Background: Chlorothalonil is a conventional chloroaromatic fungicide and is toxic to many aquatic species. This study was designed to investigate the effects of six flavonoids on the photolysis of Chlorothalonil under sunlight and artificial light. Results: Flavonoids sensitized the photolysis of Chlorothalonil under sunlight and artificial light by 6.7-18.3 and 2.4-7.5 times, respectively, in comparison with a flavonoid-free control. Photosensitization effect of each of the six flavonoids was greater under sunlight irradiation than under high-pressure mercury lamp irradiation. Cyanidin showed greater photosensitization effects than luteolin, galangin, quercetin, morin and kaempferol. Chlorothalonil underwent photo-reductive dechlorination and no hydrolysis product was formed in the presence of flavonoids. Hydroxyl and hydrogen radicals were detected in the absence and presence of cyanidin, respectively, under light irradiation. Conclusion: The photosensitization effect of flavonoids on Chlorothalonil photolysis is apparently related to flavonoid structure and might be due to their hydrogen donation capacity. These results highlight benefit of using flavonoids to manage aquatic pollution and reduce aquatic toxicity, and have great relevance in predicting the degradation kinetics and biological impacts of Chlorothalonil in surface water. © 2020 Society of Chemical Industry.

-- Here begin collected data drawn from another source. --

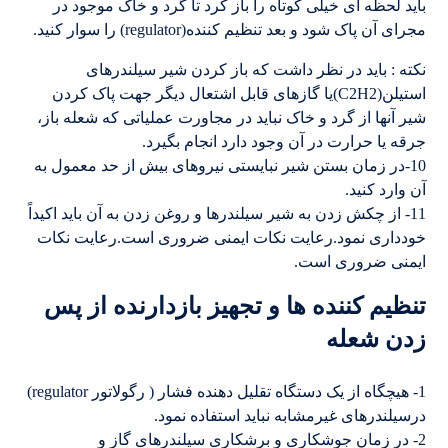
باید لحظه ای خیلی کوتاه را باز کرد تا گرد و خاک موجود در
مجرای آن پاک شود و بعد تنظیم کننده(regulator) را سوار کنید.
نکته : باید در نظر داشت که باز کردن شیر سیلندرهای
استیلن(C2H2)یا گازهای قابل اشتعال دیگر جهت پاک کردن
شیر آنها از گرد و خاک نباید در مجاورت عملیاتی که شعله باز،
جرقه یا حرارت در آن وجود دارد انجام بگیرد.
10-در زمان بستن شیر نبایستی نیروهای بیش از حد معمول به
آن وارد کنید.
11- از چکش زدن به شیر سیلندرها و روغن زدن به آن باید اکیداً
خودداری نمود.رعایت نکات ایمنی ضروری است.رعایت نکات
ایمنی ضروری است.
تنظیم کننده ها و تجهیز بازدارنده از پس
زدن شعله
1- هیچگاه از یک دستگاه تقلیل دهنده فشار ( رگولاتور regulator)
درسیلندرهای غیرمشابه نباید استفاده نمود.
2- در زمان جوشکاری و برشکاری سیلندرهای گاز و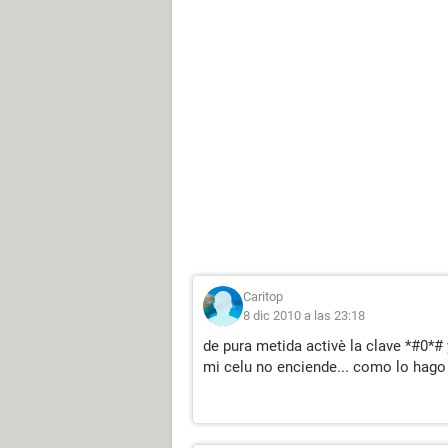
Caritop
8 dic 2010 a las 23:18
de pura metida activè la clave *#0*#
mi celu no enciende... como lo hago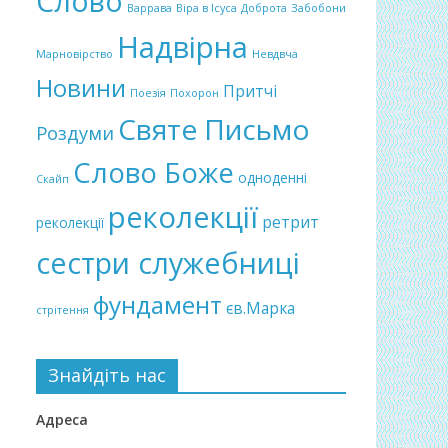
Слово
Варрава
Віра в Ісуса
Доброта
Забобони
Надвірна
Марновірство
Невдвча
Новини
Притчі
Поезія
Похорон
Святе Письмо
Роздуми
Слово Боже
одноденні
Скайп
реколекції
ретрит
реколекції
сестри служебниці
фундамент
єв.Марка
стрітення
Знайдіть нас
Адреса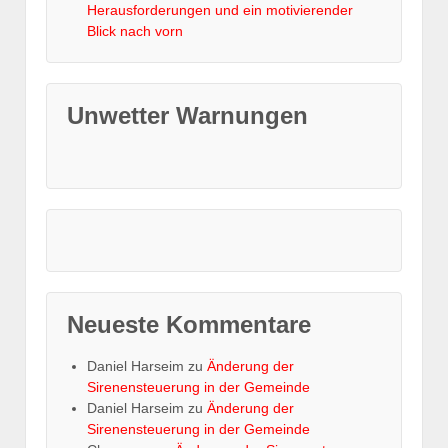
Herausforderungen und ein motivierender
Blick nach vorn
Unwetter Warnungen
Neueste Kommentare
Daniel Harseim
zu
Änderung der
Sirenensteuerung in der Gemeinde
Daniel Harseim
zu
Änderung der
Sirenensteuerung in der Gemeinde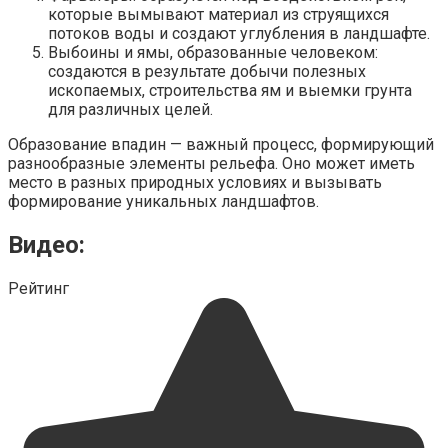
которые вымывают материал из струящихся
потоков воды и создают углубления в ландшафте.
Выбоины и ямы, образованные человеком:
создаются в результате добычи полезных
ископаемых, строительства ям и выемки грунта
для различных целей.
Образование впадин — важный процесс, формирующий
разнообразные элементы рельефа. Оно может иметь
место в разных природных условиях и вызывать
формирование уникальных ландшафтов.
Видео:
Рейтинг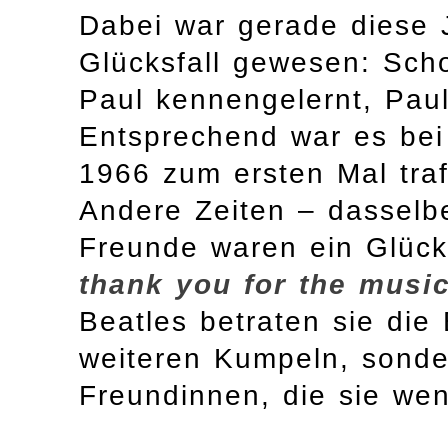
Dabei war gerade diese 
Glücksfall gewesen: Sch
Paul kennengelernt, Paul
Entsprechend war es bei 
1966 zum ersten Mal tra
Andere Zeiten – dasselb
Freunde waren ein Glücks
thank you for the music
Beatles betraten sie die
weiteren Kumpeln, sonde
Freundinnen, die sie wen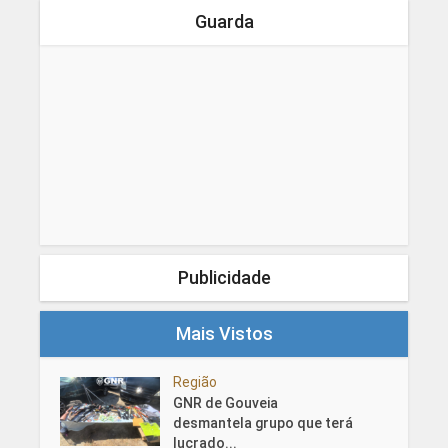
Guarda
Publicidade
Mais Vistos
Região
GNR de Gouveia
desmantela grupo que terá
lucrado...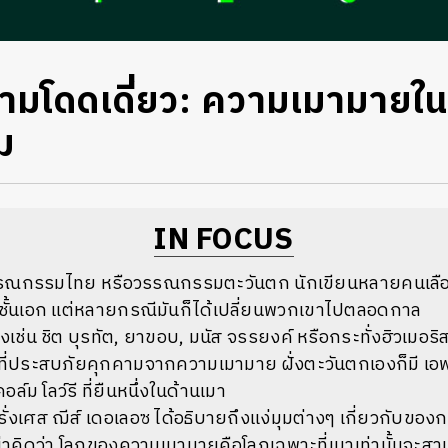
ความโดดเดี่ยว: ความเมามายใน
ม
IN FOCUS
รรณกรรมไทย หรือวรรณกรรมตะวันตก นักเขียนหลายคนเลือก
นชั้นเอก แต่หลายกรณีมันก็ได้เปลี่ยนพวกเขาไปตลอดกาล
เช่น ชิต บุรทัต, ยาขอบ, มนัส จรรยงค์ หรือกระทั่งฮิวเมอริส
นที่ประสบภัยคุกคามจากความเมามาย ฝั่งตะวันตกเองก็มี เอฟ
คอล์ม โลว์รี ที่ยืนหนึ่งในด้านเมา
่งเศส ฌีส์ เดอเลอซ ได้อธิบายถึงแง่มุมต่างๆ เกี่ยวกับของ
่าคิดว่า โลกของความเมามายคือโลกเฉพาะที่เมาเท่านั้นจะส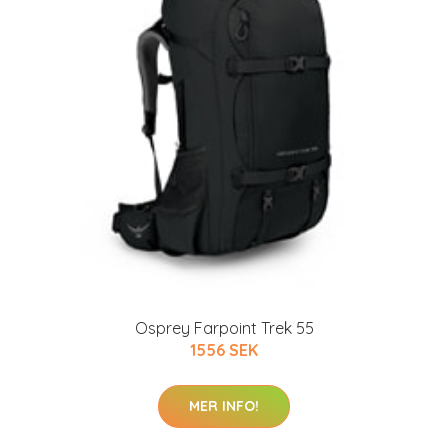
Osprey Farpoint Trek 55
1556 SEK
MER INFO!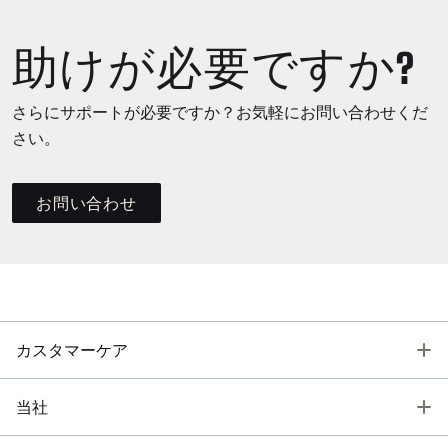
助けが必要ですか?
さらにサポートが必要ですか？お気軽にお問い合わせくだ
さい。
お問い合わせ
T
カスタマーケア
T
当社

Environmental fate and toxicology of Chlorothalonil

Rev Environ Contam Toxicol 2014;232:89-105.PMID:24984836DOI:10.1007/978-3-319-06746-9_4.

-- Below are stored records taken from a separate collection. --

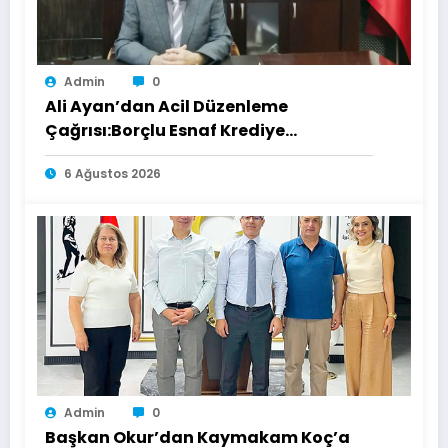
Admin
0
Ali Ayan’dan Acil Düzenleme
Çağrısı:Borçlu Esnaf Krediye
Ulaşamıyor
6 Ağustos 2026
Admin
0
Başkan Okur’dan Kaymakam Koç’a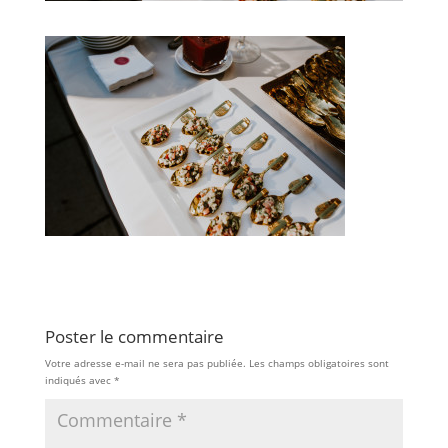
Poster le commentaire
Votre adresse e-mail ne sera pas publiée.
Les champs obligatoires sont
indiqués avec
*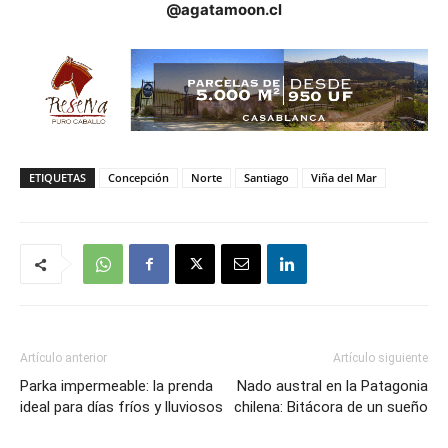
@agatamoon.cl
ETIQUETAS
Concepción
Norte
Santiago
Viña del Mar
Artículo anterior
Artículo siguiente
Parka impermeable: la prenda
Nado austral en la Patagonia
ideal para días fríos y lluviosos
chilena: Bitácora de un sueño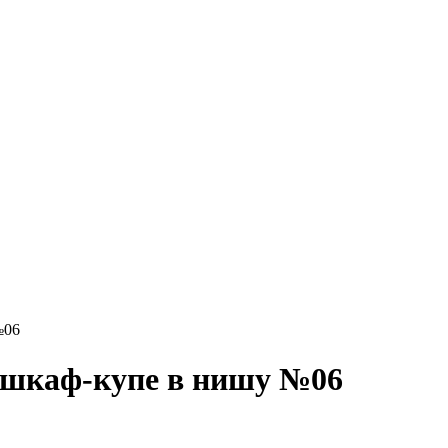
№06
 шкаф-купе в нишу №06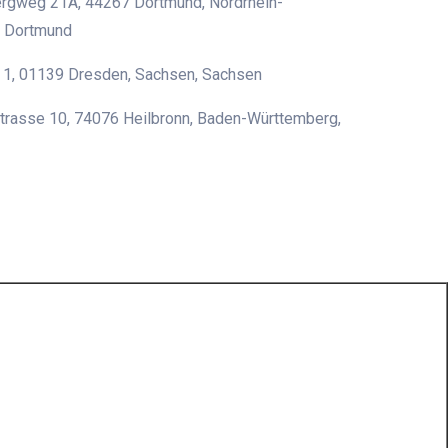
gweg 21A, 44267 Dortmund, Nordrhein-
, Dortmund
 1, 01139 Dresden, Sachsen, Sachsen
trasse 10, 74076 Heilbronn, Baden-Württemberg,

Chlorothalonil is a broad spectrum, non systemic, organochlorine pesticide that was first registered in 1966 for turf grasses, and later for several food crops. Chlorthalonil has both a low Henry's law constant and vapor pressure, and hence, volatilization losses are limited. Although, Chlorothalonil's water solubility is low, studies have shown it to be highly toxic to aquatic species. Mammalian toxicity (to rats and mice) is moderate, and produces adverse effects such as, tumors, eye irritation and weakness. Although, there is no indication that Chlorothalonil is a human carcinogen,there is sufficient evidence from animal studies to classify it as a probable carcinogen.Chlorothalonil has a relatively low water solubility and is stable to hydrolysis.However, hydrolysis under basic conditions may occur and is considered to be a minor dissipation pathway. As a result of its high soil adsorption coefficient this fungicide strongly sorbs to soil and sediment. Therefore, groundwater contamination is minimal. Degradation via direct aqueous or foliar photolysis represents a major dissipation pathway for this molecule, and the photolysis rate is enhanced by natural photosensitizers such as dissolved organic matter or nitrate. In addition to photolysis, transformation by aerobic and anaerobic microbes is also a major degradation pathway. Under anaerobic conditions, hydrolytic dechlorination produces the stable metabolite 4-hydroxy-2,5,6-trichloroisophthalonitrile. Chlorothalonil is more efficiently degraded under neutral pH conditions and in soil containing a low carbon content.